*** Opening Records shown ***
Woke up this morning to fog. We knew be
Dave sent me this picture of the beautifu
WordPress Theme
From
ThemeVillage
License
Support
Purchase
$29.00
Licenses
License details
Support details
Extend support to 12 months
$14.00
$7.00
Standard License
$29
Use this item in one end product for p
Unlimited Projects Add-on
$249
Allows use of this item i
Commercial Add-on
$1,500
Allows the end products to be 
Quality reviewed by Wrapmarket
*** Closing Records shown ***
*** Opening Records shown ***
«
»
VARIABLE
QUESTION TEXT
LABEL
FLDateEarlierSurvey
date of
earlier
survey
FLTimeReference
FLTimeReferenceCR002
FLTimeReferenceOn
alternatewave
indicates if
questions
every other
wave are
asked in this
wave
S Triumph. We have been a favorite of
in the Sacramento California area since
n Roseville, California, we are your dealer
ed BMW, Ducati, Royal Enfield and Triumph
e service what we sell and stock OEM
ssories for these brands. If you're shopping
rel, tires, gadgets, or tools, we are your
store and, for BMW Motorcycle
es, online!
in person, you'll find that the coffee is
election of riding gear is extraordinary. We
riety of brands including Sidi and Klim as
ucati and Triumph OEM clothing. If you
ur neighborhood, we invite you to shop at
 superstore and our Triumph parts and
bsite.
*** Closing Records shown ***
*** Opening Records shown ***
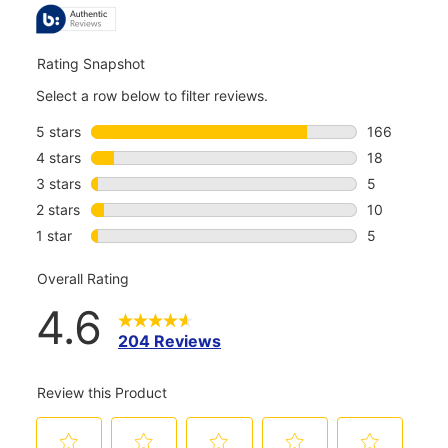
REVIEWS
*** Closing Records shown ***
To do: Could you repeat exactly the lines in the listing above from the one with "Woke up this morning to fog. We knew be" down to the one with "Quality reviewed by Wrapmarket"? Include both of those lines.

Answer box:
Woke up this morning to fog. We knew be
Dave sent me this picture of the beautifu
WordPress Theme
From
ThemeVillage
License
Support
Purchase
$29.00
Licenses
License details
Support details
Extend support to 12 months
$14.00
$7.00
Standard License
$29
Use this item in one end product for p
Unlimited Projects Add-on
$249
Allows use of this item i
Commercial Add-on
$1,500
Allows the end products to be 
Quality reviewed by Wrapmarket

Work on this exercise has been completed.